A devassa no contrato foi feita pelos auditores entre 17 de novembro do ano passado e 29 de janeiro deste ano. Foram analisadas legalidade, legitimidade, eficiência, eficácia e efetividade do contrato assinado entre o Governo do DF e o Consórcio Centro Administrativo do DF (Centrad), formado pelas construtoras Via Engenharia e Odebrecht. O objetivo da auditoria foi analisar se foram observados as normas e os princípios da Administração Pública na contratação da PPP.No documento de 75 páginas, os responsáveis pela elaboração da auditoria afirmam que, com relação ao contrato, “prevalece o desequilíbrio da relação em favor do ente privado (empresas). Constatam-se irregularidades praticadas na licitação, que poderiam ensejar a nulidade de todo o processo, e inadequações e irregularidades na constatação e na execução contratual, que igualmente poderiam ensejar sua nulidade”.
O Metrópoles selecionou as 20 principais irregularidades detectadas pela audtoria. Confira cada uma delas:
Garantias
De acordo com a auditoria, pouco se salva em função do despreparo do governo para celebrar uma PPP. “As fragilidades ocorrem na fase de licitação, na formalização contratual, no acompanhamento da execução contratual, bem como durante todo o processo que verifica-se burocracia e morosidade na tomada de decisões.”
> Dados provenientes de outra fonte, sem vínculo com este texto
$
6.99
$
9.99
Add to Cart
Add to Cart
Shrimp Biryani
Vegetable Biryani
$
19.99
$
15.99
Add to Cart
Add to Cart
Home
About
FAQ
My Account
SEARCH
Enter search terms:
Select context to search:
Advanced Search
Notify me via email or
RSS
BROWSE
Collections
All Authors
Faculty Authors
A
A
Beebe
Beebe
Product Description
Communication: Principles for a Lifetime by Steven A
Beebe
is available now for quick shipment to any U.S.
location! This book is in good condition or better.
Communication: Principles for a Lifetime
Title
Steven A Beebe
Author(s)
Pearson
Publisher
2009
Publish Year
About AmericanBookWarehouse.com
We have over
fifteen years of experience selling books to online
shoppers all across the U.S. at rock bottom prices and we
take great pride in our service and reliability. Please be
As ilegalidades citadas no documento são detalhadas, assim como as consequências para os cofres públicos caso o contrato seja mantido como está. As garantias oferecidas pela Terracap para a concretização da PPP, por exemplo, receberam uma detalhada análise e foram questionadas pela Controladoria-Geral do DF. A auditoria aponta a “concessão de garantias sem estudos técnicos que comprovem sua adequação e viabilidade, em montante desproporcional ao investimento realizado”.
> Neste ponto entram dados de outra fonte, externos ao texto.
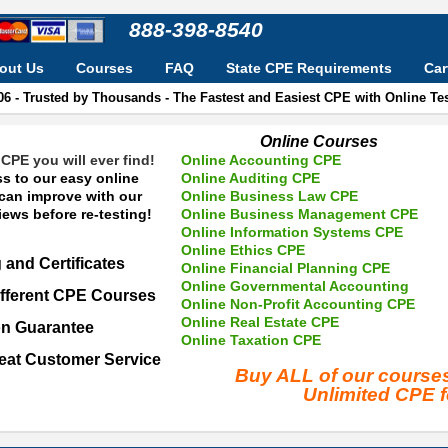
888-398-8540
out Us
Courses
FAQ
State CPE Requirements
Car
06 - Trusted by Thousands - The Fastest and Easiest CPE with Online T
Online Courses
CPE you will ever find!
Online Accounting CPE
s to our easy online
Online Auditing CPE
 can improve with our
Online Business Law CPE
ews before re-testing!
Online Business Management CPE
Online Information Systems CPE
Online Ethics CPE
 and Certificates
Online Financial Planning CPE
Online Governmental Accounting
fferent CPE Courses
Online Non-Profit Accounting CPE
Online Real Estate CPE
on Guarantee
Online Taxation CPE
eat Customer Service
Buy ALL of our cours
Unlimited CPE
De acordo com a auditoria, o valor inicial da obra foi estimado em R$ 439.082.739,38. Mas o governo deu garantias que somam R$ 1.408.780.830,63, ou seja, três vezes mais do que o investimento feito pelo consórcio para a construção do empreendimento. O que significa “uma imposição de custo excessivo ao parceiro público.”
Mobiliário
Uma das polêmicas para a ocupação do Centro Administrativo é a falta de mobiliário, telefonia e tecnologia, que não foram previstos no contrato. A auditoria ressalta o fato como uma “deficiência na elaboração do Projeto Básico da Licitação por não considerar fornecimento e implantação de mobiliário, divisórias, equipamentos de informática e central telefônica no escopo de serviços de operação e manutenção”.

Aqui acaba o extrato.